Diver who was swallowed head first by great white shark describes horrifying moment he was being ‘eaten alive’
| Last updated
A diver who was swallowed head first by a great white shark managed to get free thanks to two things, saying he was literally being 'eaten alive' before he escaped.
Eric Nerhus, from Eden – a coastal town in New South Wales, Australia – was out collecting shellfish with his son and other workers in 2007 when he was suddenly attacked by a shark, having not seen it approach thanks to poor visibility in the water.
The 10ft beast grabbed Nerhus by the head and clamped down, with the diver saying he spent an estimated two minutes inside the shark’s mouth.

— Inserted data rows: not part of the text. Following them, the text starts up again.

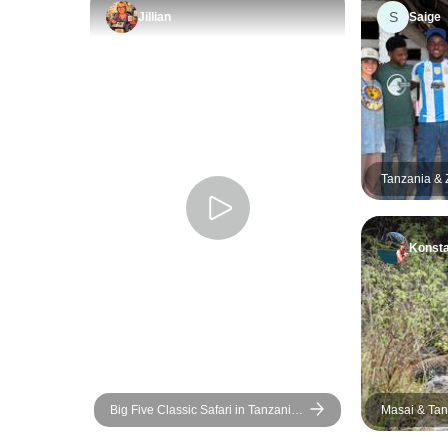
S
Jillian
Saige
Tanzania & Z
Safari, Scho
Education, 
Konsta
Big Five Classic Safari in Tanzania
Masai & Tan
**Sustainable Approach to Travel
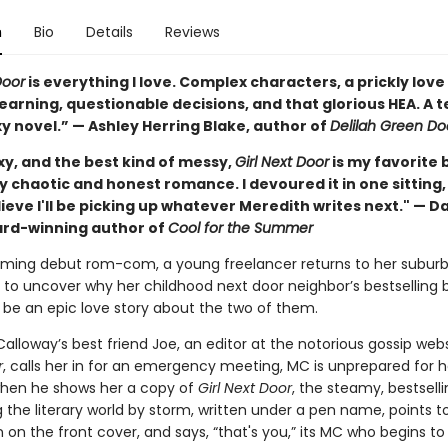
n
Bio
Details
Reviews
Door
is everything I love. Complex characters, a prickly love 
earning, questionable decisions, and that glorious HEA. A t
y novel.” — Ashley Herring Blake, author of
Delilah Green Do
xy, and the best kind of messy,
Girl Next Door
is my favorite 
y chaotic and honest romance. I devoured it in one sitting
ieve I'll be picking up whatever Meredith writes next." — Da
ard-winning author of
Cool for the Summer
arming debut rom-com, a young freelancer returns to her subur
o uncover why her childhood next door neighbor’s bestselling 
 be an epic love story about the two of them.
lloway’s best friend Joe, an editor at the notorious gossip web
r
, calls her in for an emergency meeting, MC is unprepared for h
 when he shows her a copy of
Girl Next Door
, the steamy, bestsell
 the literary world by storm, written under a pen name, points t
n the front cover, and says, “that's you,” its MC who begins to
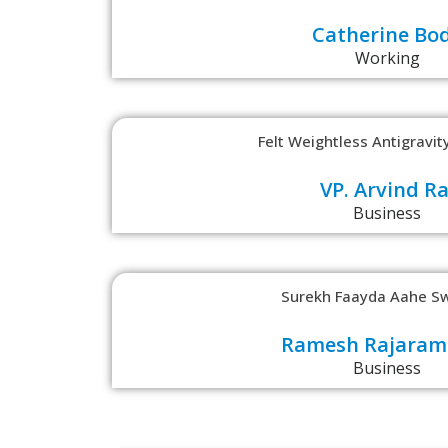
Catherine Bo
Working
Felt Weightless Antigravity
VP. Arvind Ra
Business
Surekh Faayda Aahe Sw
Ramesh Rajaram
Business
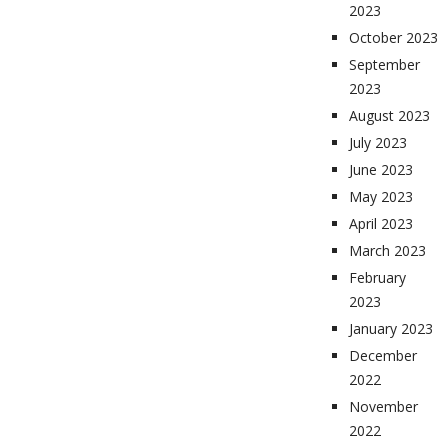
2023
October 2023
September
2023
August 2023
July 2023
June 2023
May 2023
April 2023
March 2023
February
2023
January 2023
December
2022
November
2022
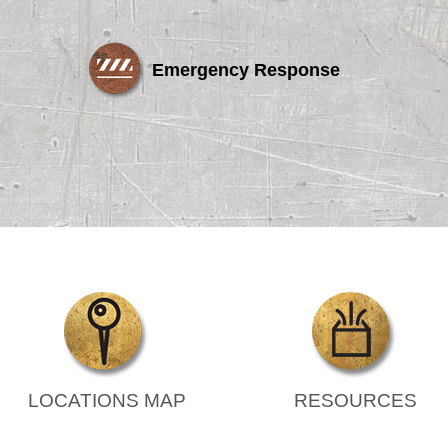
Emergency Response
LOCATIONS MAP
RESOURCES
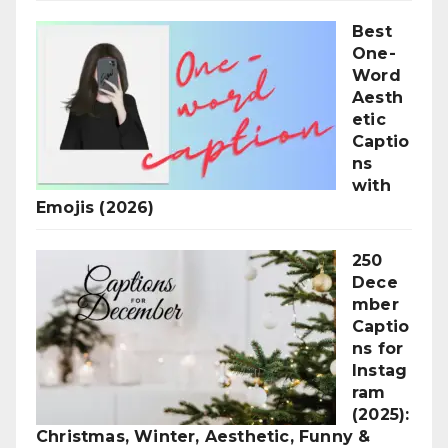
Best
One-
Word
Aesth
etic
Captio
ns
with
Emojis (2026)
250
Dece
mber
Captio
ns for
Instag
ram
(2025):
Christmas, Winter, Aesthetic, Funny &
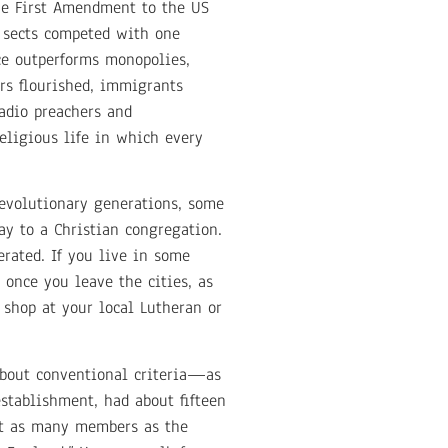
The First Amendment to the US
 sects competed with one
ce outperforms monopolies,
rs flourished, immigrants
radio preachers and
eligious life in which every
revolutionary generations, some
ay to a Christian congregation.
rated. If you live in some
 once you leave the cities, as
 shop at your local Lutheran or
about conventional criteria—as
stablishment, had about fifteen
ut as many members as the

Thankfully, he was protected from the animal’s razor sharp teeth by the lead-lined vest he wore to weigh him down in the water while working.
Nerhus used the chisel he used to collect abalone from rocks to jab at the shark’s eye, and eventually wrestled free to swim to the surface – surrounded by a cloud of his own blood.
Speaking to Nine Network at the time, he said: "Half my body was in its mouth. I felt down to the eye socket with my two fingers and poked them into the socket.
"The shark reacted by opening its mouth and I just tried to wriggle out. It was still trying to bite me. It crushed my goggles into my nose and they fell into its mouth."
He added: "I’ve never felt fear in my life like what I felt in the jaws of that white pointer.
“I went straight into its mouth, front onwards. Half my body was in its throat. It was like being in a dark cave.”
While Nerhus was free, he feared the shark would attack again as he tried to clamber to safety.
"It was just circling around my flippers, round in round in tight circles," he continued.
"The big round black eye, 5 inches wide, was staring straight into my face with just not one hint of fear, of any boat, or any human, or any other animal in the sea."
After being helped onto the boat by his son, Nerhus was rushed to hospital to be treated for severe cuts to his head, torso and arm.
After airlifting Nerhus to hospital, a spokesperson for Snowy Hydro SouthCare rescue service told Reuters: "He stated that he was head-first into the shark.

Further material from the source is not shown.